Bolex International S. A. is a Swiss manufacturer of motion picture cameras based in Yverdon located in Canton of Vaud, the most notable products of which are in the 16 mm and Super 16 mm formats. Originally Bol, the company was founded in 1925 by Charles Haccius and Jacques Bogopolsky (aka Bolsey or Boolsky), the company's name having been derived from Bogopolsky's name. In 1923 he presented the Cinégraphe Bol at the Geneva fair, a reversible apparatus for taking, printing, and projecting pictures on 35 mm film. He later designed a camera for Alpa of Ballaigues in the late 1930s.
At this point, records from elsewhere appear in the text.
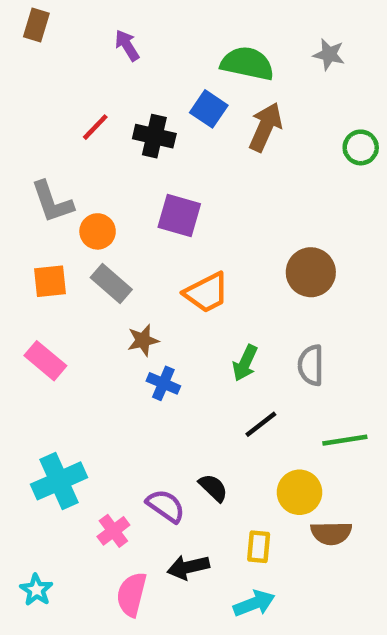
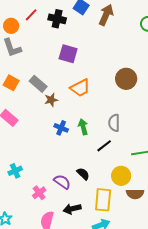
orange circle: (98, 231) -> (11, 26), moved
orange square: (50, 281) -> (11, 83), turned 35
brown star: (143, 340) -> (51, 100), moved
green arrow: (245, 363) -> (83, 127), moved, turned 140
gray semicircle: (311, 365) -> (114, 123), moved
cyan cross: (59, 481) -> (15, 171), size x0.6
yellow rectangle: (259, 547) -> (103, 200), size x1.6

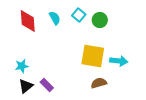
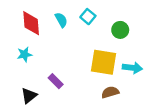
green circle: (100, 20) -> (120, 30), moved
cyan star: (22, 66) -> (24, 54), moved
purple rectangle: (47, 85) -> (56, 81), moved

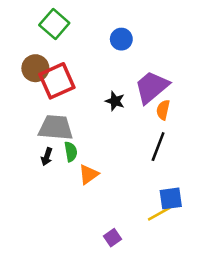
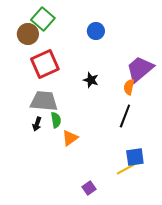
brown circle: (35, 68) -> (28, 34), moved
purple trapezoid: (152, 87) -> (140, 69), moved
Paillard-Bolex cameras were much used by adventurers, artists, as well as nature films, documentaries, and are still favoured by many animators.
Over the years, notable Bolex users and owners include: Steven Spielberg, Ridley Scott, Andy Warhol, Peter Jackson, Jonas Mekas, Jean-Luc Godard, Antoine de Saint-Exupéry, James Dean, David Lynch, Marilyn Monroe, Edmund Hillary, and Mahatma Gandhi

While some later models are electrically powered, the majority of those manufactured since the 1930s use a spring-wound clockwork power system. The 16 mm spring-wound Bolex is a popular introductory camera in film schools.

==History==
=== Early history ===
In 1927, Ukrainian-born Jacques Bogopolsky, who specialised in building cameras in Geneva, imagined a camera for the 16 mm format (Bolex Auto-Cine A, B, C), and created the Bolex S.A. with the help of Charles Haccius, a businessman from Geneva. Charles Haccius invested 250,000 Swiss francs in the company. The society did not produce any cameras. However, the Auto Ciné A and B were produced by Longines in Saint-Imier and the projector by Stoppani in Bern. As of 1929, the Longines company no longer wished to produce the cameras.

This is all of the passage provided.